▶ _Data to use_:
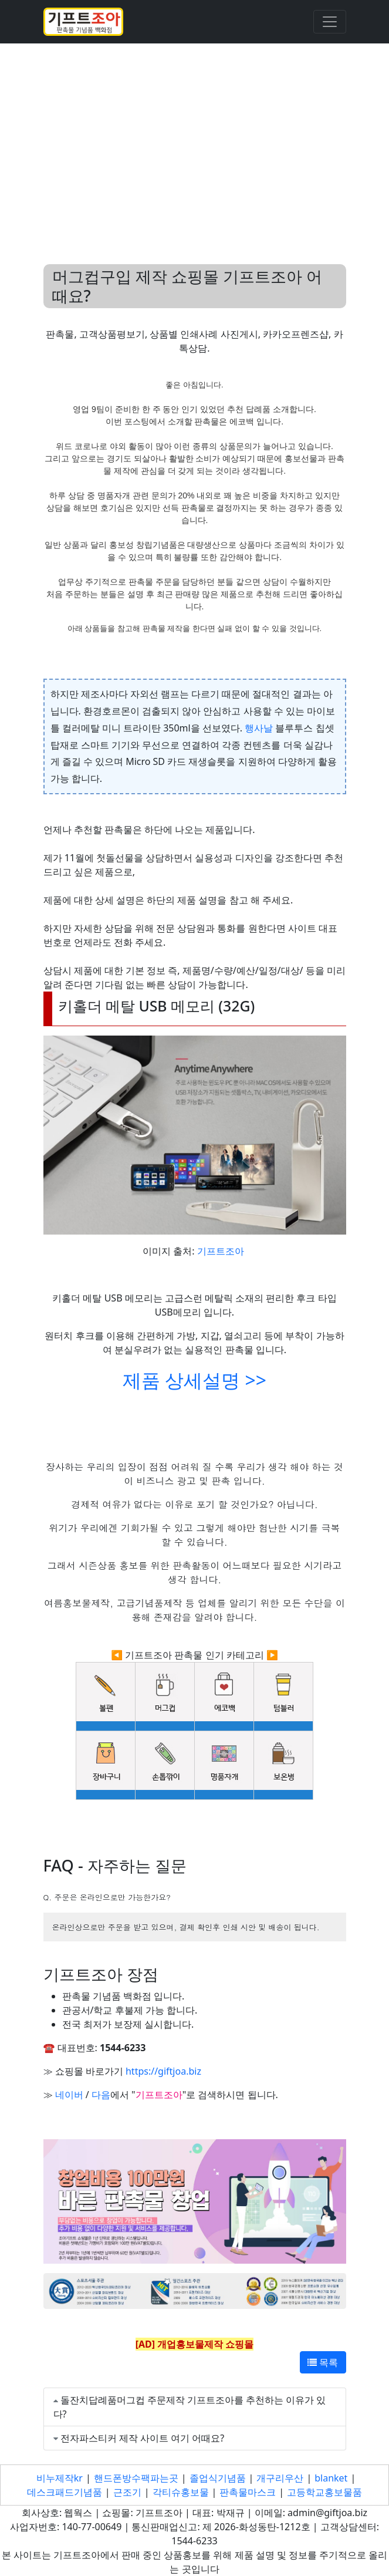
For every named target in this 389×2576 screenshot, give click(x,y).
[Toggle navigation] (329, 21)
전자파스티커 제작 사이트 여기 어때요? (142, 2438)
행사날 (259, 727)
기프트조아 (220, 1251)
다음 (101, 2094)
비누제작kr (59, 2478)
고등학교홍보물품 (324, 2492)
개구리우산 (279, 2478)
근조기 (127, 2492)
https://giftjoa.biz (163, 2071)
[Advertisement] (194, 140)
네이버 (69, 2094)
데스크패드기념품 (64, 2492)
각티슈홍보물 (181, 2492)
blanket (330, 2478)
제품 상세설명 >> (194, 1379)
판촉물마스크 (247, 2492)
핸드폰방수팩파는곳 (136, 2478)
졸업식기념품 (218, 2478)
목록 (322, 2362)
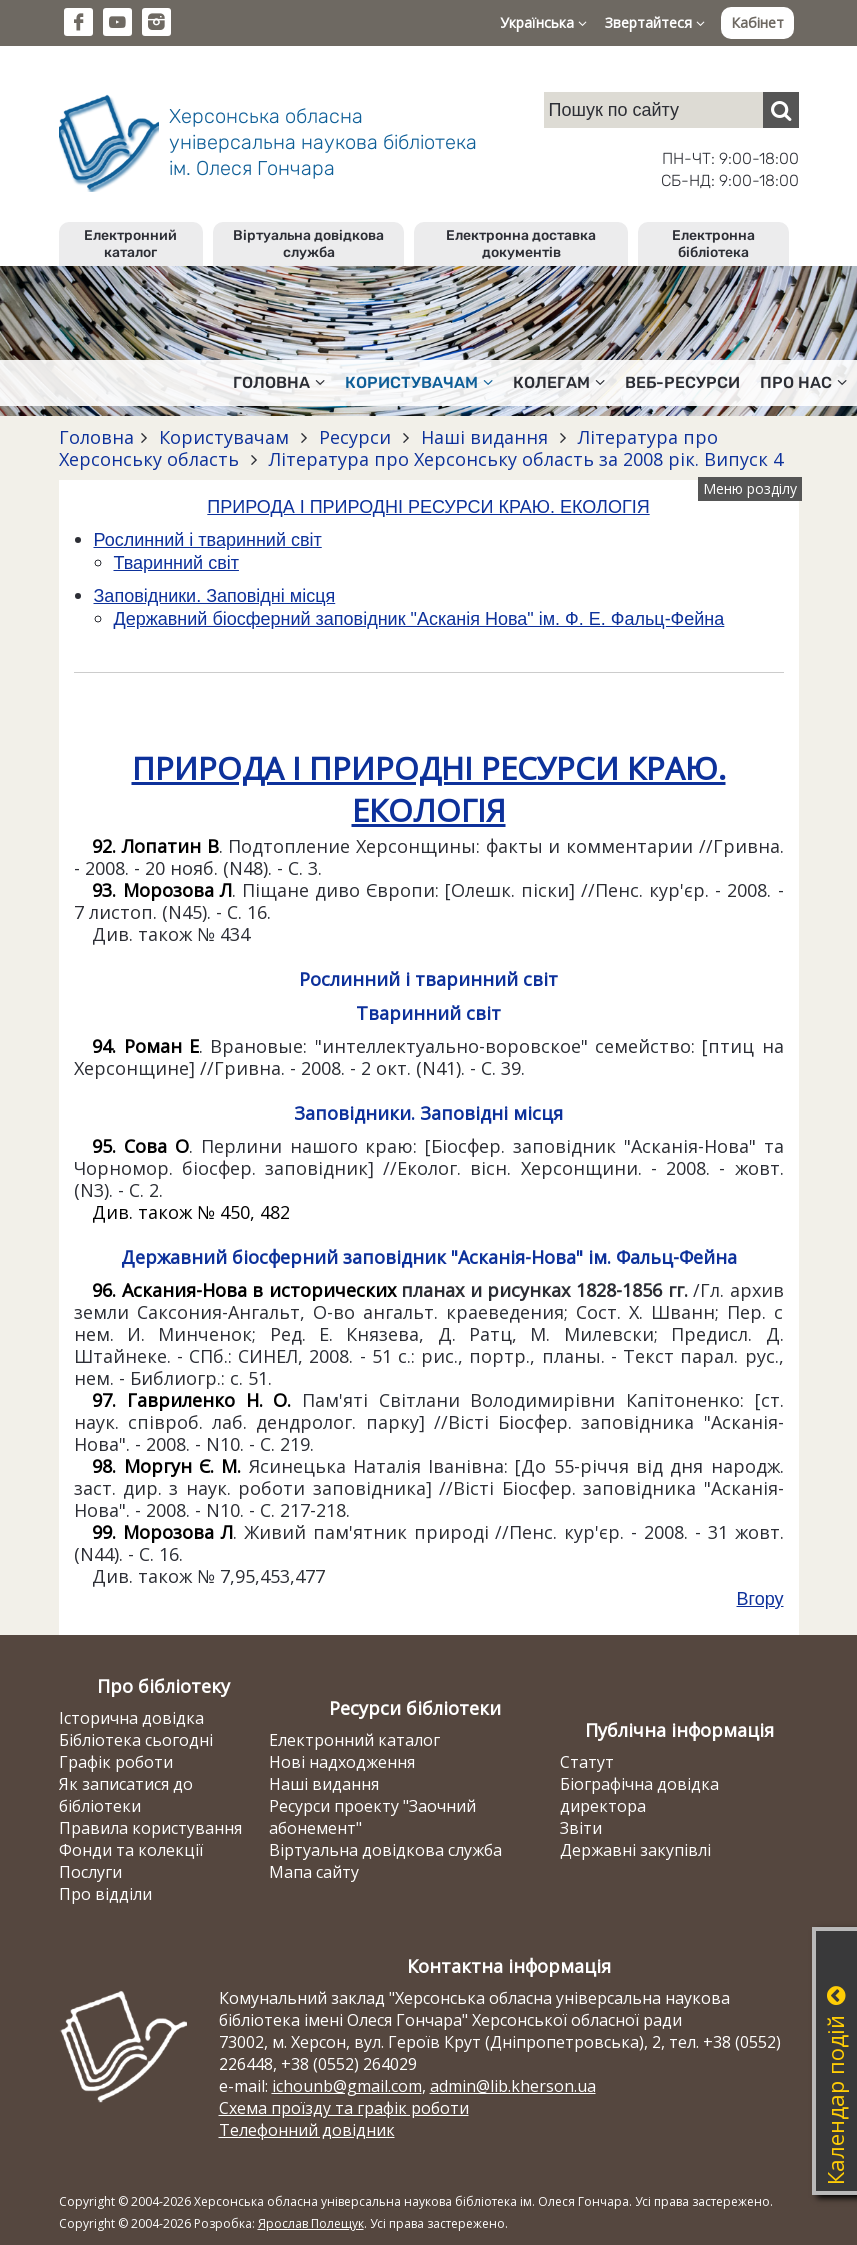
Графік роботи (116, 1762)
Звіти (581, 1828)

▶ _Required work_: Please transcribe each line above exactly, but leave the images out.

▶ _Answer area_:
For every named target in this 389×2576 screenshot, give click(x,y).
[Toggle navigation] (329, 21)
전자파스티커 제작 사이트 여기 어때요? (142, 2438)
행사날 (259, 727)
기프트조아 (220, 1251)
다음 (101, 2094)
비누제작kr (59, 2478)
고등학교홍보물품 (324, 2492)
개구리우산 (279, 2478)
근조기 (127, 2492)
https://giftjoa.biz (163, 2071)
[Advertisement] (194, 140)
네이버 (69, 2094)
데스크패드기념품 (64, 2492)
각티슈홍보물 (181, 2492)
blanket (330, 2478)
제품 상세설명 >> (194, 1379)
판촉물마스크 (247, 2492)
핸드폰방수팩파는곳 (136, 2478)
졸업식기념품 (218, 2478)
목록 (322, 2362)
Графік роботи (116, 1762)
Звіти (581, 1828)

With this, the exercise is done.